Tuesday, 6 October 2015

How to give knowledge shelf-life

The best knowledge is always the freshest, but sometimes we need to preserve knowledge for longer term use. How can we do this, without losing the freshness?


Every cook knows that it's best to cook with fresh tomatoes. There is nothing sweeter that a fresh tomato, still warm from the sunshine, picked fresh from the vine.

However a fresh tomato does not stay fresh very long, and if we want to cook with tomatoes long into the winter, we need to find a way to preserve them for the longer term.  Hence the effort invested by many a gardener/cook standing over a hot stove, canning produce for the winter.

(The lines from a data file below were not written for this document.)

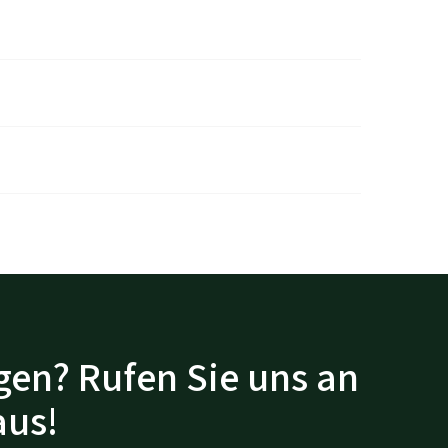
gen? Rufen Sie uns an
aus!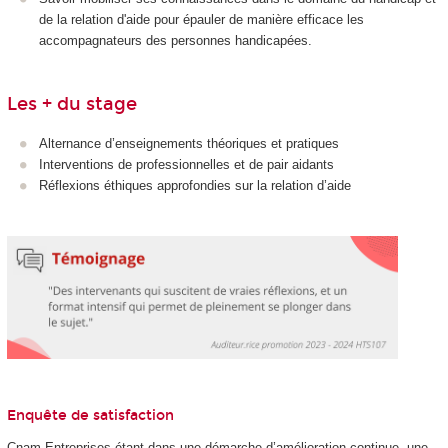
de la relation d'aide pour épauler de manière efficace les
accompagnateurs des personnes handicapées.
Les + du stage
Alternance d’enseignements théoriques et pratiques
Interventions de professionnelles et de pair aidants
Réflexions éthiques approfondies sur la relation d’aide
Enquête de satisfaction
Cnam Entreprises étant dans une démarche d’amélioration continue, une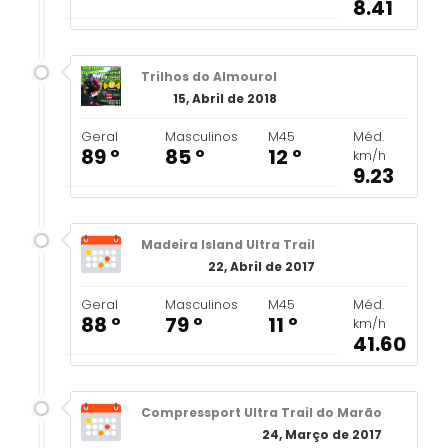
8.41
Trilhos do Almourol
15, Abril de 2018
Geral
Masculinos
M45
Méd.
89 º
85 º
12 º
km/h
9.23
Madeira Island Ultra Trail
22, Abril de 2017
Geral
Masculinos
M45
Méd.
88 º
79 º
11 º
km/h
41.60
Compressport Ultra Trail do Marão
24, Março de 2017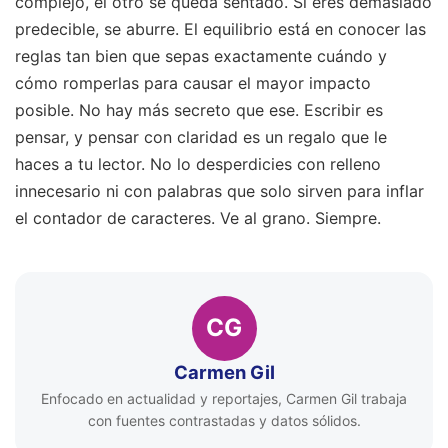
complejo, el otro se queda sentado. Si eres demasiado
predecible, se aburre. El equilibrio está en conocer las
reglas tan bien que sepas exactamente cuándo y
cómo romperlas para causar el mayor impacto
posible. No hay más secreto que ese. Escribir es
pensar, y pensar con claridad es un regalo que le
haces a tu lector. No lo desperdicies con relleno
innecesario ni con palabras que solo sirven para inflar
el contador de caracteres. Ve al grano. Siempre.
CG
Carmen Gil
Enfocado en actualidad y reportajes, Carmen Gil trabaja
con fuentes contrastadas y datos sólidos.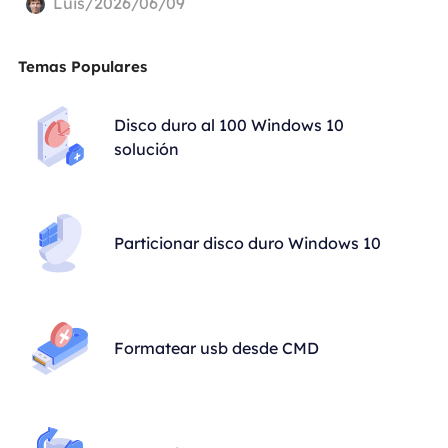
Luis/2026/06/09
Temas Populares
Disco duro al 100 Windows 10
solución
Particionar disco duro Windows 10
Formatear usb desde CMD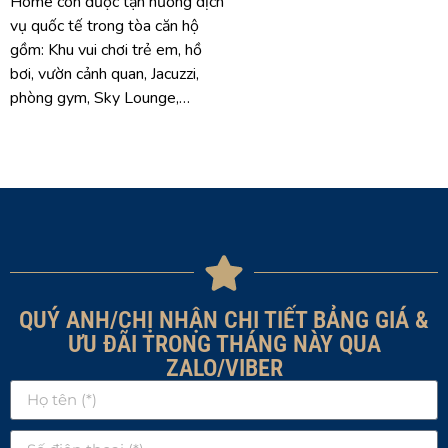
Home còn được tận hưởng dịch
vụ quốc tế trong tòa căn hộ
gồm: Khu vui chơi trẻ em, hồ
bơi, vườn cảnh quan, Jacuzzi,
phòng gym, Sky Lounge,…
QUÝ ANH/CHỊ NHẬN CHI TIẾT BẢNG GIÁ &
ƯU ĐÃI TRONG THÁNG NÀY QUA
ZALO/VIBER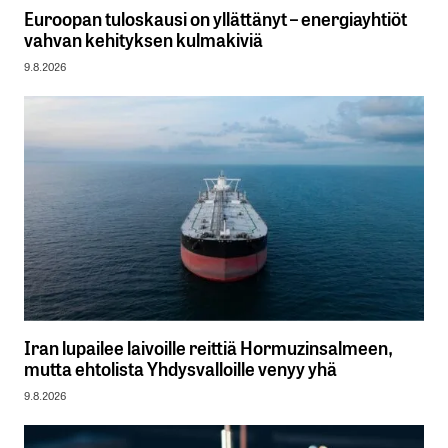
Euroopan tuloskausi on yllättänyt – energiayhtiöt
vahvan kehityksen kulmakiviä
9.8.2026
Iran lupailee laivoille reittiä Hormuzinsalmeen,
mutta ehtolista Yhdysvalloille venyy yhä
9.8.2026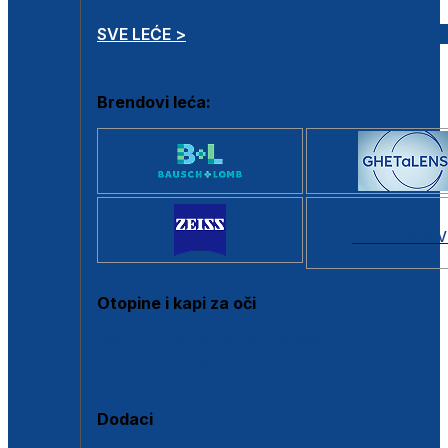
SVE LEĆE >
Brendovi leća:
SVI BRANDOV
Otopine i kapi za oči
Sve otopine za kontaktne leće
Sve kapi za oči
Dodaci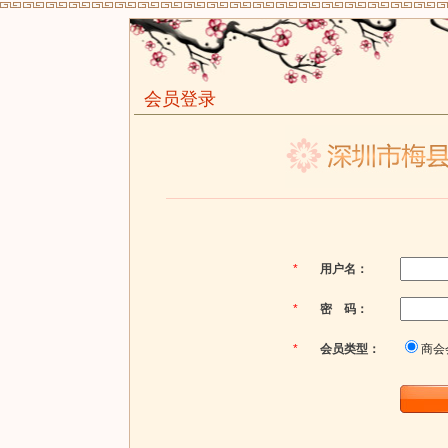
会员登录
*
用户名：
*
密 码：
*
会员类型：
商会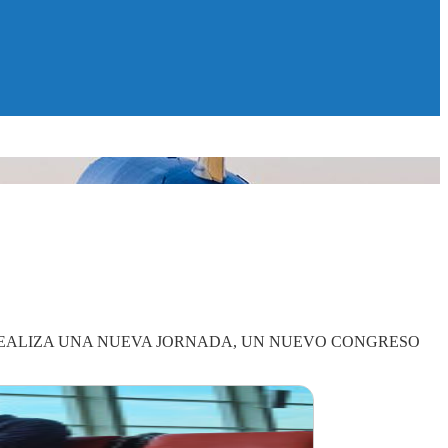
 REALIZA UNA NUEVA JORNADA, UN NUEVO CONGRESO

Canned tomatoes do not have the same quality as fesh, but we can use them in january when the snow is on the ground and the tomato vines are part of the compost heap.

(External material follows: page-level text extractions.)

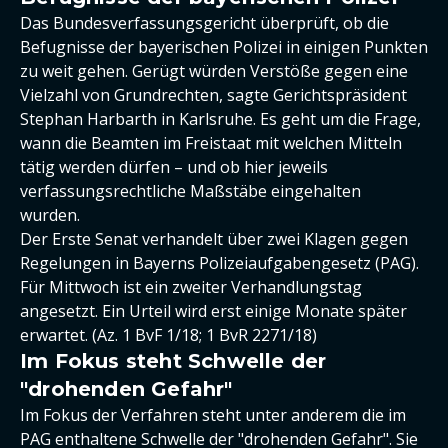
Das Bundesverfassungsgericht überprüft, ob die
Befugnisse der bayerischen Polizei in einigen Punkten
zu weit gehen. Gerügt würden Verstöße gegen eine
Vielzahl von Grundrechten, sagte Gerichtspräsident
Stephan Harbarth in Karlsruhe. Es geht um die Frage,
wann die Beamten im Freistaat mit welchen Mitteln
tätig werden dürfen – und ob hier jeweils
verfassungsrechtliche Maßstäbe eingehalten
wurden.
Der Erste Senat verhandelt über zwei Klagen gegen
Regelungen in Bayerns Polizeiaufgabengesetz (PAG).
Für Mittwoch ist ein zweiter Verhandlungstag
angesetzt. Ein Urteil wird erst einige Monate später
erwartet. (Az. 1 BvF 1/18; 1 BvR 2271/18)
Im Fokus steht Schwelle der
"drohenden Gefahr"
Im Fokus der Verfahren steht unter anderem die im
PAG enthaltene Schwelle der "drohenden Gefahr". Sie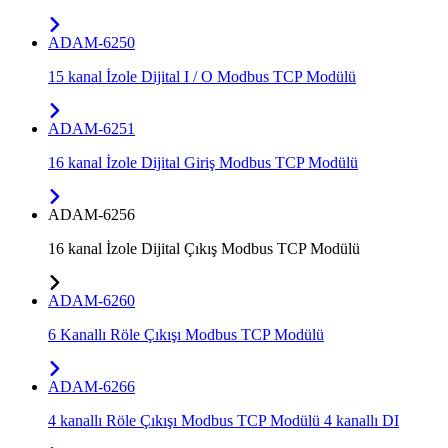
ADAM-6250
15 kanal İzole Dijital I / O Modbus TCP Modülü
ADAM-6251
16 kanal İzole Dijital Giriş Modbus TCP Modülü
ADAM-6256
16 kanal İzole Dijital Çıkış Modbus TCP Modülü
ADAM-6260
6 Kanallı Röle Çıkışı Modbus TCP Modülü
ADAM-6266
4 kanallı Röle Çıkışı Modbus TCP Modülü 4 kanallı DI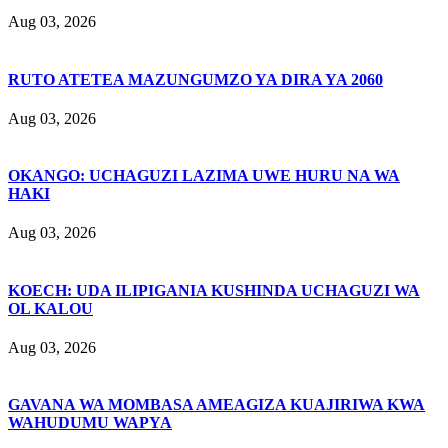
Aug 03, 2026
RUTO ATETEA MAZUNGUMZO YA DIRA YA 2060
Aug 03, 2026
OKANGO: UCHAGUZI LAZIMA UWE HURU NA WA
HAKI
Aug 03, 2026
KOECH: UDA ILIPIGANIA KUSHINDA UCHAGUZI WA
OL KALOU
Aug 03, 2026
GAVANA WA MOMBASA AMEAGIZA KUAJIRIWA KWA
WAHUDUMU WAPYA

The key, however, is to preserve them properly. Poorly canned tomatoes can be a source of botulism and food poisoning.

Knowledge is like tomatoes.

The best knowledge is also the freshest. Tacit knowledge - knowledge held in the head - has context, it has depth, it has vibrancy. It lives in practice, grows with practice, and is transferred through conversation in communities of practice.

However if it is not kept alive in continued practice, this knowledge loses its freshness

Imagine a task where there is a gap in practice - where we do the task once, then several months pass before we do it again. During this time, the human memory starts to leak. It starts to reinvent the past, and forget details. It's fallibility becomes apparent, and the three Gorilla Illusions start to work their destructive spell. The tacit knowledge loses its freshness and may go bad.

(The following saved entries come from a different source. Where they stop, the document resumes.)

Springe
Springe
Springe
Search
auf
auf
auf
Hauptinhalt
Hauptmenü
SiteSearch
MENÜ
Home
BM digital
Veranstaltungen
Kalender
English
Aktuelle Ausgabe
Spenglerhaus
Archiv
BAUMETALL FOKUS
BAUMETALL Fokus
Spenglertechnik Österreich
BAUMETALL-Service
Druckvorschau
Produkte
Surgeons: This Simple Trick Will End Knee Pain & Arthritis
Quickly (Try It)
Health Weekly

We need to preserve this knowledge for the future, which is where explicit knowledge comes in - knowledge which has been documented and stored in order to give it some shelf-life.

Explicit knowledge is always a second-best to tacit knowledge.  It does not have the same quality, the same freshness, as tacit knowledge.  However it has shelf-life and it has longevity. Its reliability in the longer term offsets many of its impediments, and the checklists, the wikis, the knowledge assets become our primary source (or at the very least, back up the tacit knowledge and fill in the gaps)

Our challenge then, as knowledge managers, is to recognise where knowledge must be tacit and where it must be explicit; and where it has to be explicit, to capture it with the maximum of context, the maximum of depth, and the maximum of life.

Like the gardener standing over the hot stove, preserving knowledge for the future is an investment in time and effort, and must be done properly if the knowledge is to be usuable again in the future.